松田 原作コミックは息詰まるサスペンス・アクションなんですが、乙一さんは、そこに圧倒的な絶望と悪を持ち込んでいます。それによって、人間の悲しみ、切なさ、優しさを見事に表現しています。こうして、『ジョジョ』でありながら乙一ワールドでもある、コミックと小説が理想的な形で響きあった作品が誕生したんですね。


<今週の松田チョイス>
◎セバスチャン・フィツェック『ラジオ・キラー』(柏書房)



松田 ドイツの異色サスペンス・ミステリー、セバスチャン・フィツェックの『ラジオ・キラー』です。
N ラジオ局の乗っ取り事件発生! 人質をとって立てこもった知能犯が、ラジオを使った冷酷な殺人ゲームを始める。交渉人に指名されたのは、長女の自殺に深く傷ついていた犯罪心理学者イーラ。犯人との息詰まるようなやりとりをはさんで、事件は思いも寄らぬ展開へとなだれ込んでいく。ノンストップ・サイコミステリー。>
松田 この小説は、終始、心臓がドキドキしっぱなしです。
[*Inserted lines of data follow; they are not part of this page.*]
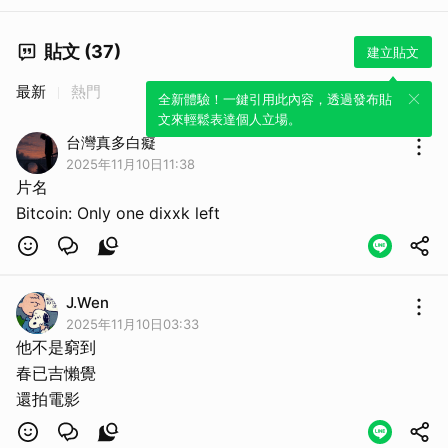
貼文 (37)
建立貼文
最新
熱門
全新體驗！一鍵引用此內容，透過發布貼
文來輕鬆表達個人立場。
台灣真多白癡
2025年11月10日11:38
片名
Bitcoin: Only one dixxk left
J.Wen
2025年11月10日03:33
他不是窮到
春已吉懶覺
還拍電影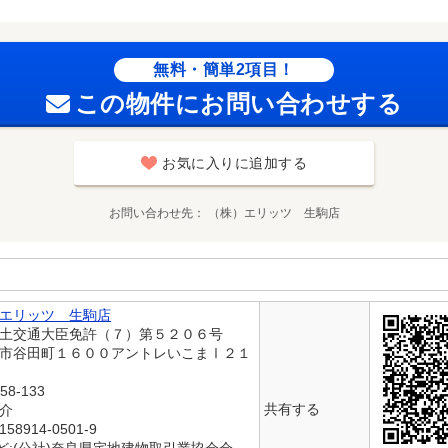
無料・簡単2項目！
この物件にお問い合わせする
お気に入りに追加する
お問い合わせ先
（株）エリッツ 生駒店
エリッツ 生駒店
国土交通大臣免許（７）第５２０６号
駒市谷田町１６００アントレいこまⅠ２１
58-133
共有する
仲介
8914-0501-9
ど:(公社)奈良県宅地建物取引業協会会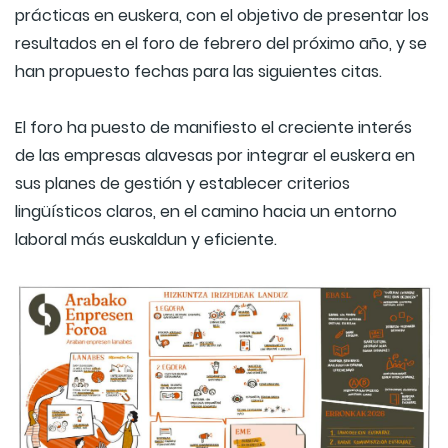
prácticas en euskera, con el objetivo de presentar los
resultados en el foro de febrero del próximo año, y se
han propuesto fechas para las siguientes citas.
El foro ha puesto de manifiesto el creciente interés
de las empresas alavesas por integrar el euskera en
sus planes de gestión y establecer criterios
lingüísticos claros, en el camino hacia un entorno
laboral más euskaldun y eficiente.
思いがけない出来事が次々と起こり、アッと驚くラストシーンまで、一気に突っ走っていくんです。だから、読み始めると止まらなくなります。この犯罪は、マスコミや大衆を巻き込む「劇場型犯罪」なんですが、ラジオ局に立てこもった犯人の要求が、ドイツ中のどこかの電話番号に電話して、決まった答をしないと人質を一人殺すという、シンプルなもの。それだけに怖いのです。そして、犯人との交渉にあたる女性は、高名な犯罪心理学者なんですが、実は、娘の自殺で神経がボロボロになっている。こういう崖っぷちに立っているような絶望的な状況に置かれている主人公からも目が離せません。まさに、スリルとサスペンス満載のミステリーです。
優香 私も、読んだんですが、私は翻訳ものというのは苦手だったんですよ。でも、これはとっても読みやすかったですね。犯人との交渉人も正義のヒーローというのではないのでハラハラするし、その上、びっくりするようなラストシーンなんですね。
松田 壮大な仕掛けのマジックを目の前で見ているような感じでしたね。